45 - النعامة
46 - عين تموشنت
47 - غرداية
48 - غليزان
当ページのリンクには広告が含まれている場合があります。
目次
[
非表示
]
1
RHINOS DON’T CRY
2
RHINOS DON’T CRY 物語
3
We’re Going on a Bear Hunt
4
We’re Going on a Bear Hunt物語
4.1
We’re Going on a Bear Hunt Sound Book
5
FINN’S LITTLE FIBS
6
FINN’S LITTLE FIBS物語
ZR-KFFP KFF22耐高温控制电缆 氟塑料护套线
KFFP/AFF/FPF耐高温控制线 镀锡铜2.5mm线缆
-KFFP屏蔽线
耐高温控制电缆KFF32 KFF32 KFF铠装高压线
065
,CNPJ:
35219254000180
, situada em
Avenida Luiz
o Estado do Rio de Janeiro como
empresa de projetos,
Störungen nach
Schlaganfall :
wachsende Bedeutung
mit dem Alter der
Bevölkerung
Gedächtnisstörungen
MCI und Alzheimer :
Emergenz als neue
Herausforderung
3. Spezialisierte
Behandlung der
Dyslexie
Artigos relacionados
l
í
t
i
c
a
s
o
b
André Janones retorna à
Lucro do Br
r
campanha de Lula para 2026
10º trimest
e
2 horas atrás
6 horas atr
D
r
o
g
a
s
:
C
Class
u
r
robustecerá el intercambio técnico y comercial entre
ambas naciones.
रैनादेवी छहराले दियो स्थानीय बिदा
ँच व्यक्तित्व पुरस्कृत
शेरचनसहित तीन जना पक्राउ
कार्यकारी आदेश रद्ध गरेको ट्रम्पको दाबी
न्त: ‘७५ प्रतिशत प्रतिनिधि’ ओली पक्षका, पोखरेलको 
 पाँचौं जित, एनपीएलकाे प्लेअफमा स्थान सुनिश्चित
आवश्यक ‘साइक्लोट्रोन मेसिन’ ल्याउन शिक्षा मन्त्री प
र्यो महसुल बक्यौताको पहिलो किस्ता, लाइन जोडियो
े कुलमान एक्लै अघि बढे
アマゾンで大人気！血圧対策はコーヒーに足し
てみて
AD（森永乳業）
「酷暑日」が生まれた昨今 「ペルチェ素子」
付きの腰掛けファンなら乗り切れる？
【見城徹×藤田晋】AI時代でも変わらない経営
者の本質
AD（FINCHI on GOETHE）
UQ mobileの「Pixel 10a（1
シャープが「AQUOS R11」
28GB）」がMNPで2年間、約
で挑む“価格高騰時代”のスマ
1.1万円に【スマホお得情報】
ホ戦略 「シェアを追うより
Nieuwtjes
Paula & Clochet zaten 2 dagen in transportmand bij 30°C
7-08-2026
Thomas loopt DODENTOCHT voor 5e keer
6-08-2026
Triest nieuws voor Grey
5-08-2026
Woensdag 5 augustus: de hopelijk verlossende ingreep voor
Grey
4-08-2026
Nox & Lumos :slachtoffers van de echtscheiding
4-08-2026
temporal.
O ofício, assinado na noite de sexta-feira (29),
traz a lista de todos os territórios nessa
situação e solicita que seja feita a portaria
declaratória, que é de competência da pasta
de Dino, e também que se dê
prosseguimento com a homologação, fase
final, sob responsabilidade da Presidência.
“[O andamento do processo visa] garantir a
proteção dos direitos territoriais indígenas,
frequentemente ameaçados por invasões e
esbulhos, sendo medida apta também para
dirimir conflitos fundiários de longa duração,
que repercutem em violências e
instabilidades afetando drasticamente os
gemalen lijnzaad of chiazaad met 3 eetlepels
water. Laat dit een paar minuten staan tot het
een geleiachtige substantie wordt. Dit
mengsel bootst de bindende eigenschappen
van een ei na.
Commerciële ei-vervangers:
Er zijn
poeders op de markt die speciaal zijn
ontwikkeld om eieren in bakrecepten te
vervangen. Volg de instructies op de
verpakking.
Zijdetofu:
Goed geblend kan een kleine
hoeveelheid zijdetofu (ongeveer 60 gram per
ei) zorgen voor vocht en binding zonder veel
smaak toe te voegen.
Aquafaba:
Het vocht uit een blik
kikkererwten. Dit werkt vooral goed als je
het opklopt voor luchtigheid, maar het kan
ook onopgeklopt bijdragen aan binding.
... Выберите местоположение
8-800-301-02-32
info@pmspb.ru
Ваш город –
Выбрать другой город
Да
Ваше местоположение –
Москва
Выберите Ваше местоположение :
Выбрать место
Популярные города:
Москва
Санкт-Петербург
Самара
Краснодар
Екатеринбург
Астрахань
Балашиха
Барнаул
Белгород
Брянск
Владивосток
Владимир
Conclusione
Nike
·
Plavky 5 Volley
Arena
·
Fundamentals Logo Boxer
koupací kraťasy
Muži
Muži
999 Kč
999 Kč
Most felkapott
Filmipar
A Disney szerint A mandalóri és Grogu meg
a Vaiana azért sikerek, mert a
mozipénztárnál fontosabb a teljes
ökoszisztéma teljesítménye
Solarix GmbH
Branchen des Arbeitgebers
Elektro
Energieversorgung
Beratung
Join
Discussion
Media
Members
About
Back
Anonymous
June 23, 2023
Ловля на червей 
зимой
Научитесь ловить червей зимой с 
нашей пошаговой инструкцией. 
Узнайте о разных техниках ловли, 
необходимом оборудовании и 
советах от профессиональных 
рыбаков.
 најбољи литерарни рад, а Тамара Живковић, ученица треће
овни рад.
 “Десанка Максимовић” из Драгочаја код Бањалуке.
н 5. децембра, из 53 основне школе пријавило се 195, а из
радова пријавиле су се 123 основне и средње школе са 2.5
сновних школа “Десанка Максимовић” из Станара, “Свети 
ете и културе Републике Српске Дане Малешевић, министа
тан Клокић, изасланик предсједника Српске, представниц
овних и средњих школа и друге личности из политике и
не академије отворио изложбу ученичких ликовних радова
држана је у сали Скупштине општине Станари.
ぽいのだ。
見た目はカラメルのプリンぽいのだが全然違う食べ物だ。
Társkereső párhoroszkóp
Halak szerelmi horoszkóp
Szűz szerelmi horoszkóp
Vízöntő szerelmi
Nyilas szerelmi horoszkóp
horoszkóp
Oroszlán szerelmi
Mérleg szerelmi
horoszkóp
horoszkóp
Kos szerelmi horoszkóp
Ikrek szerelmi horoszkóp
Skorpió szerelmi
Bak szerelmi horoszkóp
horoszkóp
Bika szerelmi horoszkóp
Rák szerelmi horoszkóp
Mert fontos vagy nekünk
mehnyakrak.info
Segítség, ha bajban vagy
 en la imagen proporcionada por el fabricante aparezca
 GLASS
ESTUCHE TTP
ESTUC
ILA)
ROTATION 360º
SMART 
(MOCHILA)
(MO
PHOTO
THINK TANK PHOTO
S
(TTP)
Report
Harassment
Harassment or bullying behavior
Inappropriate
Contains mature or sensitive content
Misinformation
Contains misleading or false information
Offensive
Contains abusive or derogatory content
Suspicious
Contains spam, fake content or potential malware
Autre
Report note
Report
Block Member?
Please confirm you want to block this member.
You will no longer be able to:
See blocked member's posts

__________________________________________________

AIM OF THE TASK: Reproduce the listing above exactly.

THE COMPLETED TASK:
45 - النعامة
46 - عين تموشنت
47 - غرداية
48 - غليزان
当ページのリンクには広告が含まれている場合があります。
目次
[
非表示
]
1
RHINOS DON’T CRY
2
RHINOS DON’T CRY 物語
3
We’re Going on a Bear Hunt
4
We’re Going on a Bear Hunt物語
4.1
We’re Going on a Bear Hunt Sound Book
5
FINN’S LITTLE FIBS
6
FINN’S LITTLE FIBS物語
ZR-KFFP KFF22耐高温控制电缆 氟塑料护套线
KFFP/AFF/FPF耐高温控制线 镀锡铜2.5mm线缆
-KFFP屏蔽线
耐高温控制电缆KFF32 KFF32 KFF铠装高压线
065
,CNPJ:
35219254000180
, situada em
Avenida Luiz
o Estado do Rio de Janeiro como
empresa de projetos,
Störungen nach
Schlaganfall :
wachsende Bedeutung
mit dem Alter der
Bevölkerung
Gedächtnisstörungen
MCI und Alzheimer :
Emergenz als neue
Herausforderung
3. Spezialisierte
Behandlung der
Dyslexie
Artigos relacionados
l
í
t
i
c
a
s
o
b
André Janones retorna à
Lucro do Br
r
campanha de Lula para 2026
10º trimest
e
2 horas atrás
6 horas atr
D
r
o
g
a
s
:
C
Class
u
r
robustecerá el intercambio técnico y comercial entre
ambas naciones.
रैनादेवी छहराले दियो स्थानीय बिदा
ँच व्यक्तित्व पुरस्कृत
शेरचनसहित तीन जना पक्राउ
कार्यकारी आदेश रद्ध गरेको ट्रम्पको दाबी
न्त: ‘७५ प्रतिशत प्रतिनिधि’ ओली पक्षका, पोखरेलको 
 पाँचौं जित, एनपीएलकाे प्लेअफमा स्थान सुनिश्चित
आवश्यक ‘साइक्लोट्रोन मेसिन’ ल्याउन शिक्षा मन्त्री प
र्यो महसुल बक्यौताको पहिलो किस्ता, लाइन जोडियो
े कुलमान एक्लै अघि बढे
アマゾンで大人気！血圧対策はコーヒーに足し
てみて
AD（森永乳業）
「酷暑日」が生まれた昨今 「ペルチェ素子」
付きの腰掛けファンなら乗り切れる？
【見城徹×藤田晋】AI時代でも変わらない経営
者の本質
AD（FINCHI on GOETHE）
UQ mobileの「Pixel 10a（1
シャープが「AQUOS R11」
28GB）」がMNPで2年間、約
で挑む“価格高騰時代”のスマ
1.1万円に【スマホお得情報】
ホ戦略 「シェアを追うより
Nieuwtjes
Paula & Clochet zaten 2 dagen in transportmand bij 30°C
7-08-2026
Thomas loopt DODENTOCHT voor 5e keer
6-08-2026
Triest nieuws voor Grey
5-08-2026
Woensdag 5 augustus: de hopelijk verlossende ingreep voor
Grey
4-08-2026
Nox & Lumos :slachtoffers van de echtscheiding
4-08-2026
temporal.
O ofício, assinado na noite de sexta-feira (29),
traz a lista de todos os territórios nessa
situação e solicita que seja feita a portaria
declaratória, que é de competência da pasta
de Dino, e também que se dê
prosseguimento com a homologação, fase
final, sob responsabilidade da Presidência.
“[O andamento do processo visa] garantir a
proteção dos direitos territoriais indígenas,
frequentemente ameaçados por invasões e
esbulhos, sendo medida apta também para
dirimir conflitos fundiários de longa duração,
que repercutem em violências e
instabilidades afetando drasticamente os
gemalen lijnzaad of chiazaad met 3 eetlepels
water. Laat dit een paar minuten staan tot het
een geleiachtige substantie wordt. Dit
mengsel bootst de bindende eigenschappen
van een ei na.
Commerciële ei-vervangers:
Er zijn
poeders op de markt die speciaal zijn
ontwikkeld om eieren in bakrecepten te
vervangen. Volg de instructies op de
verpakking.
Zijdetofu:
Goed geblend kan een kleine
hoeveelheid zijdetofu (ongeveer 60 gram per
ei) zorgen voor vocht en binding zonder veel
smaak toe te voegen.
Aquafaba:
Het vocht uit een blik
kikkererwten. Dit werkt vooral goed als je
het opklopt voor luchtigheid, maar het kan
ook onopgeklopt bijdragen aan binding.
... Выберите местоположение
8-800-301-02-32
info@pmspb.ru
Ваш город –
Выбрать другой город
Да
Ваше местоположение –
Москва
Выберите Ваше местоположение :
Выбрать место
Популярные города:
Москва
Санкт-Петербург
Самара
Краснодар
Екатеринбург
Астрахань
Балашиха
Барнаул
Белгород
Брянск
Владивосток
Владимир
Conclusione
Nike
·
Plavky 5 Volley
Arena
·
Fundamentals Logo Boxer
koupací kraťasy
Muži
Muži
999 Kč
999 Kč
Most felkapott
Filmipar
A Disney szerint A mandalóri és Grogu meg
a Vaiana azért sikerek, mert a
mozipénztárnál fontosabb a teljes
ökoszisztéma teljesítménye
Solarix GmbH
Branchen des Arbeitgebers
Elektro
Energieversorgung
Beratung
Join
Discussion
Media
Members
About
Back
Anonymous
June 23, 2023
Ловля на червей 
зимой
Научитесь ловить червей зимой с 
нашей пошаговой инструкцией. 
Узнайте о разных техниках ловли, 
необходимом оборудовании и 
советах от профессиональных 
рыбаков.
 најбољи литерарни рад, а Тамара Живковић, ученица треће
овни рад.
 “Десанка Максимовић” из Драгочаја код Бањалуке.
н 5. децембра, из 53 основне школе пријавило се 195, а из
радова пријавиле су се 123 основне и средње школе са 2.5
сновних школа “Десанка Максимовић” из Станара, “Свети 
ете и културе Републике Српске Дане Малешевић, министа
тан Клокић, изасланик предсједника Српске, представниц
овних и средњих школа и друге личности из политике и
не академије отворио изложбу ученичких ликовних радова
држана је у сали Скупштине општине Станари.
ぽいのだ。
見た目はカラメルのプリンぽいのだが全然違う食べ物だ。
Társkereső párhoroszkóp
Halak szerelmi horoszkóp
Szűz szerelmi horoszkóp
Vízöntő szerelmi
Nyilas szerelmi horoszkóp
horoszkóp
Oroszlán szerelmi
Mérleg szerelmi
horoszkóp
horoszkóp
Kos szerelmi horoszkóp
Ikrek szerelmi horoszkóp
Skorpió szerelmi
Bak szerelmi horoszkóp
horoszkóp
Bika szerelmi horoszkóp
Rák szerelmi horoszkóp
Mert fontos vagy nekünk
mehnyakrak.info
Segítség, ha bajban vagy
 en la imagen proporcionada por el fabricante aparezca
 GLASS
ESTUCHE TTP
ESTUC
ILA)
ROTATION 360º
SMART 
(MOCHILA)
(MO
PHOTO
THINK TANK PHOTO
S
(TTP)
Report
Harassment
Harassment or bullying behavior
Inappropriate
Contains mature or sensitive content
Misinformation
Contains misleading or false information
Offensive
Contains abusive or derogatory content
Suspicious
Contains spam, fake content or potential malware
Autre
Report note
Report
Block Member?
Please confirm you want to block this member.
You will no longer be able to:
See blocked member's posts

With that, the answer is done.